Columbus De’Marcus Pruitt
Biography
Columbus is an eighth year Ph.D. candidate interested in political theory and American politics. He received his B.A. in Political Science, and M.A. in Gender and Race studies from the University of Alabama. His interest includes how race and gender are used to describe social societies and political discourse in the United States, traditional democratic theory, and cultural studies.
Job Market Paper Title
Liberalism’s Limits: Race, Narrative, and the Boundaries of Justice in Political Theory
Job Market Paper Abstract
This paper intervenes in debates about race, justice, and political belonging by positioning Toni Morrison’s literary vision alongside Angela Davis’s radical political theory, Robert Gooding-Williams’s reflections on Black politics and historicism, and Charles Mills’s critique of liberalism’s racial epistemologies. I argue that Black radical thought—particularly as developed through Morrison’s Home, Davis’s abolitionist writings, and Mills’s concepts of white supremacy and cognitive ignorance—challenges liberalism’s faith in moral consensus, procedural justice, and state-centered reform.

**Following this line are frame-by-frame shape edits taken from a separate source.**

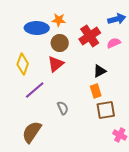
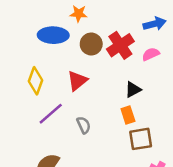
orange star: (59, 20) -> (79, 14), moved
brown circle: (60, 43) -> (91, 44), moved
gray semicircle: (63, 108) -> (84, 125), moved

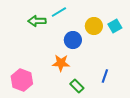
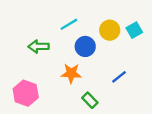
cyan line: (59, 12) -> (69, 24), moved
green arrow: (37, 21) -> (39, 46), moved
blue line: (105, 76) -> (119, 77), moved, turned 32

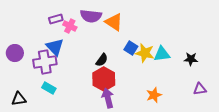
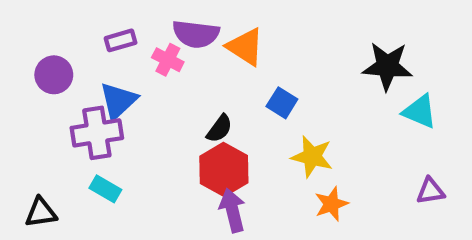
pink cross: (70, 26) -> (168, 60), moved
blue triangle: (55, 47) -> (118, 101), turned 30
purple circle: (15, 53) -> (54, 75), moved
yellow star: (145, 53) -> (312, 157), moved
cyan triangle: (162, 54) -> (420, 111), moved, turned 30
black star: (191, 59) -> (387, 66), moved, size x1.6

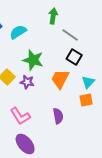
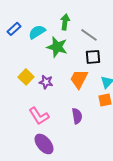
green arrow: (53, 16) -> (65, 22), moved
black square: (74, 57) -> (93, 57), turned -35
green star: (33, 60) -> (57, 47), moved

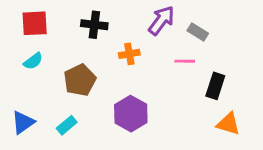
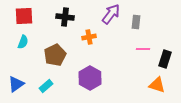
gray rectangle: (198, 32) -> (136, 22), turned 64
cyan semicircle: (33, 61) -> (23, 42), turned -32
pink line: (185, 61) -> (143, 49), moved
black rectangle: (215, 86) -> (165, 59), moved

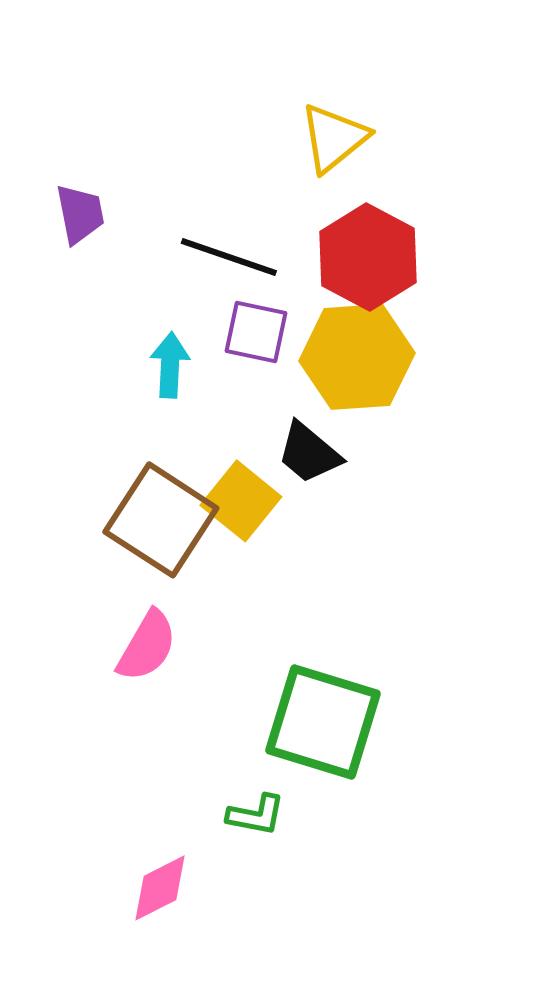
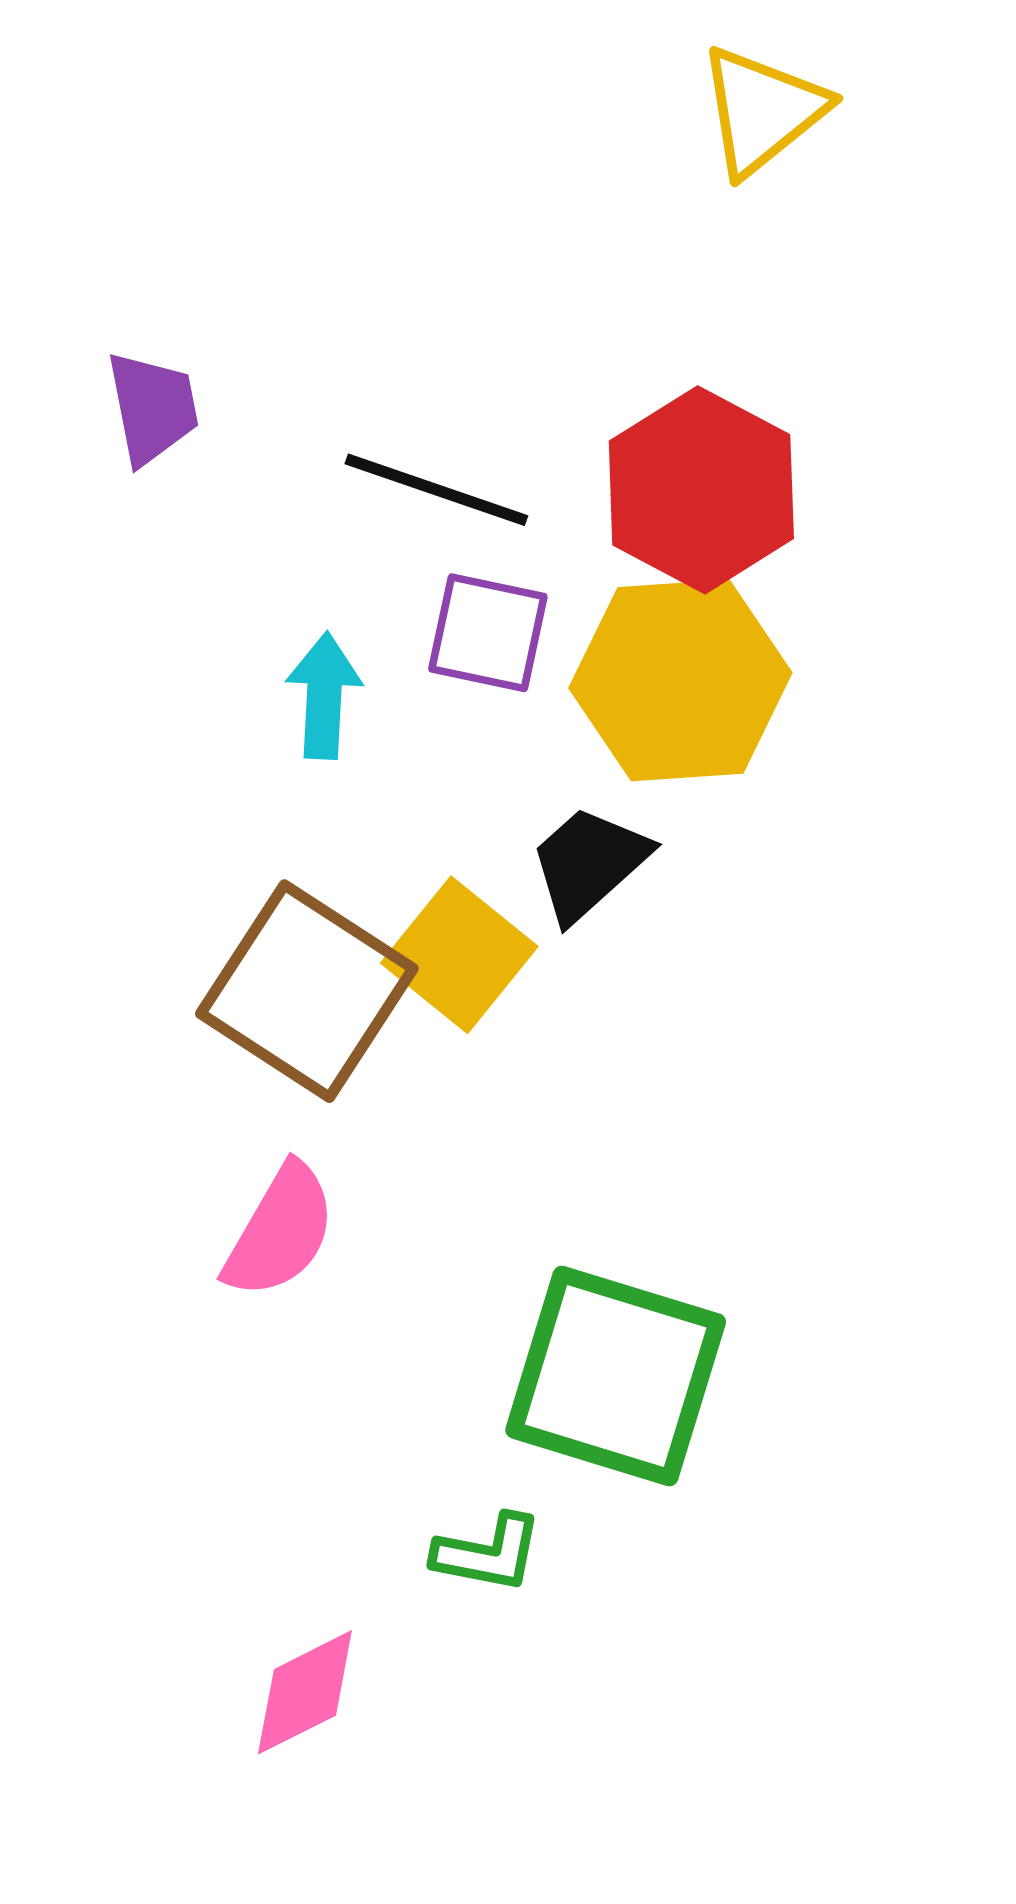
yellow triangle: (334, 138) -> (762, 111), moved
black trapezoid: (309, 453) -> (589, 863), turned 98

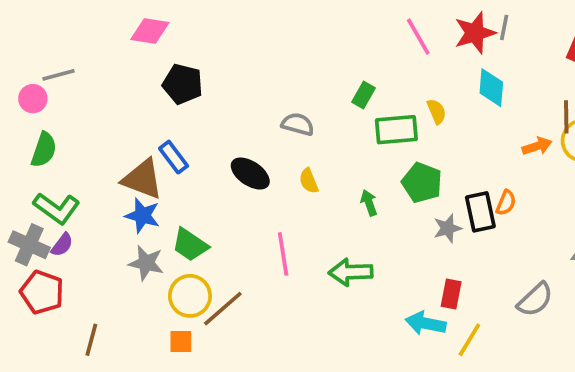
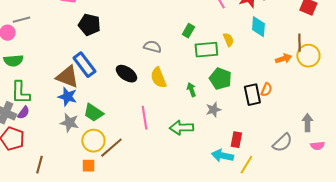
green semicircle: (44, 150) -> (13, 61), turned 66
blue rectangle: (174, 157) -> (84, 65), size x1.4
yellow semicircle: (309, 181) -> (158, 78), size x1.5
green L-shape: (57, 208) -> (20, 93), turned 55
gray star: (448, 228) -> (213, 110), moved

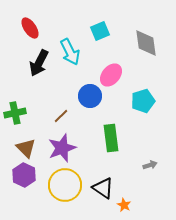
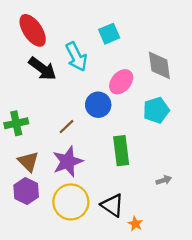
red ellipse: (30, 28) -> (33, 30), size x1.4
gray diamond: (146, 43) -> (159, 65), moved
black arrow: (39, 63) -> (42, 69), turned -80

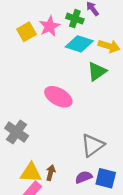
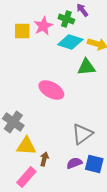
yellow square: (26, 32) -> (22, 31), turned 30
green triangle: (97, 71) -> (86, 67), turned 30
yellow triangle: (31, 173) -> (26, 146), moved

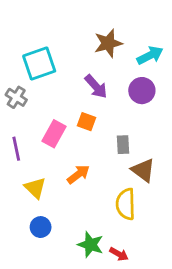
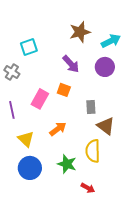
cyan square: (39, 64) -> (29, 47), size x0.7
blue circle: (41, 227) -> (30, 168), size x1.5
green star: (91, 245) -> (67, 164), moved

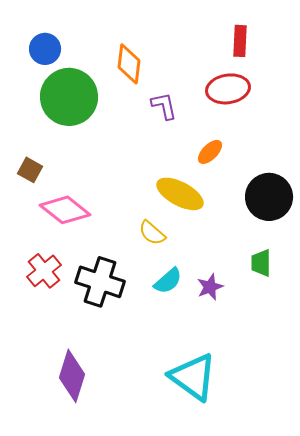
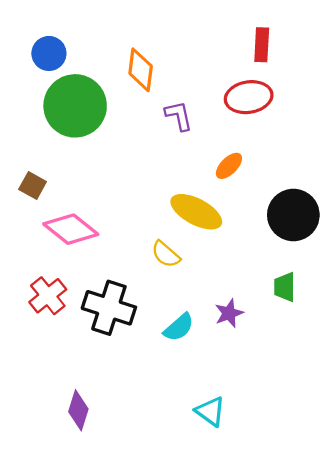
cyan semicircle: (168, 281) -> (179, 327), moved
purple diamond: (72, 376) -> (78, 410), size x0.7
cyan triangle: (193, 377) -> (210, 411), size x0.6

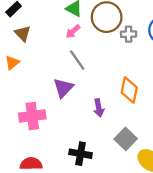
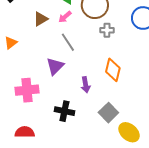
brown triangle: (23, 34) -> (41, 19), moved, turned 42
gray cross: (129, 34) -> (107, 30), moved
black cross: (81, 154) -> (64, 111), moved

Through this lens, race is not merely a site of exclusion to be reconciled within liberal frameworks but a constitutive force that exposes liberalism’s historical complicity in racialized violence and political abandonment. While Tommie Shelby’s Dark Ghettos offers a rigorous defense of justice for the Black urban poor within a Rawlsian framework, I argue that his account remains insufficient for capturing the depth of racial domination and the ethical life of black communities.
Drawing on Morrison’s Home and The Source of Self-Regard, alongside Black feminist theorists such as Christina Sharpe and Hortense Spillers, I theorize “narrative rupture” as a mode of political critique that unsettles the moral consensus of liberal theory. Morrison’s literary techniques—haunting, fragmentation, and refusal—offer a political vocabulary rooted not in liberal recognition or redistributive fairness but in care, mourning, and embodied survival. Mills’s concept of white ignorance deepens this critique, revealing how epistemologies of liberal justice actively obscure the histories of racial oppression and the lived experiences of black life.
Thus, this dissertation extends the critique of liberal political thought by drawing together literary, feminist, and philosophical resources to reimagine democratic life beyond fairness and inclusion. It offers a literary-political intervention into political theory by demonstrating how Black radical traditions illuminate the structural absences of liberalism and reorient the project of justice toward ethical life, historical consciousness, and collective responsibility.